I’m honestly not sure how I managed to grow up thinking that I had to save myself for my future husband. My progressive, Episcopalian, east coast upbringing certainly didn’t push any such agenda. But in my teens and early twenties, I clung to the romantic fantasy of the Perfect Wedding Night, and insisted on marrying my college boyfriend when we were both 23 and had never seen each other (or any other unrelated adults of the opposite sex) naked.
There were many reasons for our divorce a decade later, but the fact that our sexual relationship was never more than mediocre was certainly one of them. As I was wrestling, personally and theologically, with the death of my marriage, I realized that my refusal to explore this aspect of our relationship before marriage had actually contributed to its failure. No matter what the nuances of one’s approach to the subject, I think most Christians can agree that divorce is a greater evil than premarital sex.
That was the beginning of a deeply unsettling, but ultimately freeing, revision of my personal sexual ethic. As a divorcée, pastor, and single mother, I was navigating choppy waters, to be sure. My denomination is a hierarchical one, so my ordination vows included promises to “respect and be guided by” my bishop and to “pattern your life and that of your family in accordance with the teachings of Christ, so that you may be a wholesome example to your people.”
In a very real sense, my personal life is public, and it’s part of my bishop’s job to know how that personal life is going. Nevertheless, I came to the conclusion that what would ultimately be best for my family, for the congregations I serve, and for any future relationships, would be for me to be fully, responsibly, authentically myself in this new and unexpected dimension of my life – dating and (possibly) mating in my 30s.
I had a long time to think about it. I didn’t meet anyone I was actually interested in becoming intimate with until I had been divorced for more than two years. By the time I did, I was clear in my own mind that I would consider it criminally irresponsible to commit again to the intention of a lifelong relationship with a man, without having experienced physical intimacy with him.
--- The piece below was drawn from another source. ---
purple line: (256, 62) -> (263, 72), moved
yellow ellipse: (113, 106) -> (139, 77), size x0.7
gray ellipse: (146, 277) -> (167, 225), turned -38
Letting go of the conviction that “sex within marriage = good, all other sex = bad” meant I had to discern new, more nuanced criteria. Although there are many details on which I disagree with St. Paul, I do think he hits on a very important truth when he asserts that any sexual relationship, even a one-night stand, creates a lifelong bond. To sleep with someone is, in effect, to consent to carry them around with you for the rest of your life, even if you never see them again. That’s a pretty high standard to meet, when you think about it.
I articulated this for myself as the basis of my new ethic, and supplemented it with the idea that in order for a sexual relationship to be sound and life-giving, I would need to be able to get up from lying in bed beside my partner and go directly to my prayers, without feeling that there was anything I wanted to hide from, or confess to, God.
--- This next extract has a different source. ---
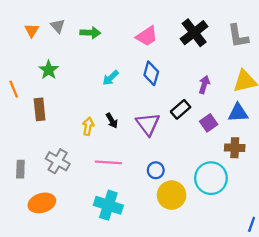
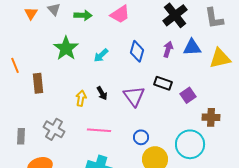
pink trapezoid: (147, 36) -> (120, 14), moved
green star: (49, 70) -> (66, 48), moved, size x1.4
purple arrow: (204, 85) -> (168, 49), moved
black rectangle: (181, 109) -> (163, 83), turned 60
blue triangle: (238, 113) -> (192, 47), moved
I had the chance to put my new ethic into practice when I met J. As it turned out, the decision was hardly a decision at all. (The hardest part may have been figuring out how to give my bishop the heads-up; mercifully, the bishop is a sane and sympathetic one, and I serve in a part of the country where gossiping about whose car is parked overnight in the pastor’s driveway is considered to be in poor taste. Still, it takes some careful wordsmithing to send an email informing the person in ecclesiastical authority over you that you’re planning to sleep with your boyfriend.)
J.’s intelligence and caring, and the respect with which he treated me, made it clear that this was someone with whom I was safe being both literally and spiritually naked, and with whom I would be proud to be connected forever, regardless of the outcome of the relationship. And the quality of the experience, after my tepid marriage, was a revelation of just how profound the possibilities for blessing are, in this embodied life that God has bestowed on us.
Sadly, despite mutual love, desire, and goodwill, my relationship with J. came to an end. I have not yet found a lifelong partner. I have sometimes skirted closer to the edge of my own boundaries than I really like to admit; loneliness and physical longing are powerful things, and I have had my moments of regret. But overall, the way I live my life now feels truer, to myself and to my understanding of God’s desire for God’s creation, than the repression and willful ignorance of my teens and twenties. Dating is still hard. Sex is unquestionably full of vulnerability and risk as well as pleasure, beauty, and connection. But isn’t that true of all of life, especially a life deeply informed by an incarnational faith?